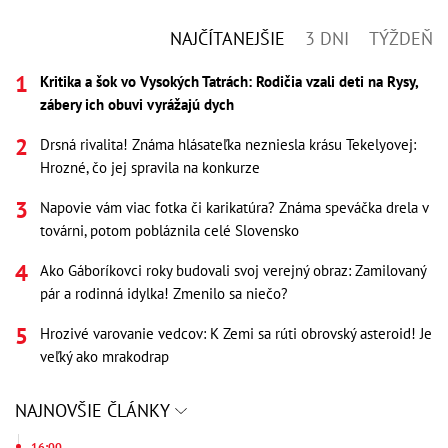
NAJČÍTANEJŠIE
3 DNI
TÝŽDEŇ
Kritika a šok vo Vysokých Tatrách: Rodičia vzali deti na Rysy,
zábery ich obuvi vyrážajú dych
Drsná rivalita! Známa hlásateľka nezniesla krásu Tekelyovej:
Hrozné, čo jej spravila na konkurze
Napovie vám viac fotka či karikatúra? Známa speváčka drela v
továrni, potom pobláznila celé Slovensko
Ako Gáboríkovci roky budovali svoj verejný obraz: Zamilovaný
pár a rodinná idylka! Zmenilo sa niečo?
Hrozivé varovanie vedcov: K Zemi sa rúti obrovský asteroid! Je
veľký ako mrakodrap
NAJNOVŠIE ČLÁNKY
16:00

◆ **PROBLEM STATEMENT**
Leave every image out when you return the material above word for word.

◆ **ANSWER BOX**
NAJČÍTANEJŠIE
3 DNI
TÝŽDEŇ
Kritika a šok vo Vysokých Tatrách: Rodičia vzali deti na Rysy,
zábery ich obuvi vyrážajú dych
Drsná rivalita! Známa hlásateľka nezniesla krásu Tekelyovej:
Hrozné, čo jej spravila na konkurze
Napovie vám viac fotka či karikatúra? Známa speváčka drela v
továrni, potom pobláznila celé Slovensko
Ako Gáboríkovci roky budovali svoj verejný obraz: Zamilovaný
pár a rodinná idylka! Zmenilo sa niečo?
Hrozivé varovanie vedcov: K Zemi sa rúti obrovský asteroid! Je
veľký ako mrakodrap
NAJNOVŠIE ČLÁNKY
16:00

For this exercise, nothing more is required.